What is Non-Sellable Products
In a product hierarchy, non-sellable products are items in your product catalog that are not directly available for purchase by customers. They act as “containers” or placeholders within a product catalog, and often group related sellable variants, but do not have their own pricing, inventory, or sales data.
These products help keep catalogs organized, especially when managing large assortments or complex product lines.
Examples
| Apparel line | A unisex hoodie listed as a non-sellable parent product that groups all size and color variants. Customers can’t buy the parent, but it helps organize and unify shared attributes like product name, brand, and category. |
| Configurable furniture line | A modular desk system where the base product (non-sellable) represents the overall design and dimensions. Each sellable configuration like different finishes or add-ons is linked as a variant. |
| Style group | A pair of sneakers available in multiple colorways and sizes. In this case, the non-sellable product acts as both the main parent (the style group) and the color-level variant, anchoring all related size options underneath. |
| Industrial product line | A product line of screws available in various lengths, diameters, and coatings. The non-sellable product holds the common specs and classification, acting as the organizing layer in the hierarchy. Teams use it to maintain standardized technical attributes across hundreds of fastener variants. |
| Kitchen appliance range | A line of blenders is available in different motor strengths and container sizes. The non-sellable product represents the full range (e.g., “BlendPro Series”) and links all configurations under one shared product structure. It simplifies content updates for shared specs like brand, warranty, or usage guidelines. |
A brief history
As ecommerce evolved and catalogs scaled, companies quickly found that managing each sellable product individually led to bloated, chaotic databases. The concept of non-sellable products emerged as a solution to structure catalogs using hierarchies, especially when multiple products share data.

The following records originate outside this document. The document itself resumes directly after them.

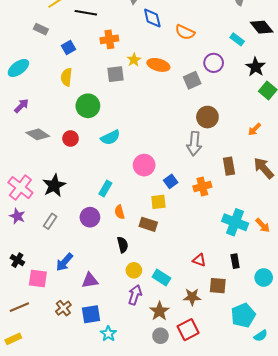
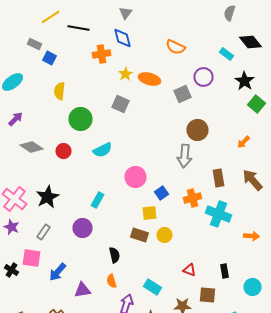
blue diamond: (152, 18) -> (122, 38), moved
blue square: (68, 48) -> (50, 58), moved, turned -32
gray square: (115, 74) -> (120, 104), moved, turned 30
orange semicircle: (120, 212) -> (112, 281), moved
cyan cross: (235, 222) -> (218, 214), moved
orange arrow: (263, 225) -> (252, 236), turned -42
yellow circle: (134, 270) -> (164, 235), moved
pink square: (38, 279) -> (32, 258), moved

Over time, these non-sellable entries became key in PIM systems and ecommerce platforms to manage and automate product information efficiently, especially for brands managing multi-variant SKUs, regional catalogs, or omnichannel listings.
Good to know
- Non-sellable products simplify your structure. Instead of repeating shared data for every variant, store it once at the non-sellable level and inherit it down.
- They’re invisible to customers. These records are for internal structuring only. They won’t show up on storefronts or marketplaces.
- They are often parent products, but not all parents are non-sellable some may be sellable themselves, depending on your system.
- They can also be variant products. In complex catalogs, a non-sellable product might sit in the middle of a hierarchy, grouping variants that themselves have more granular options like color and then size.
- Useful beyond ecommerce. Even in B2B catalogs, print catalogs, or internal databases, non-sellable products offer a way to maintain consistency across related products.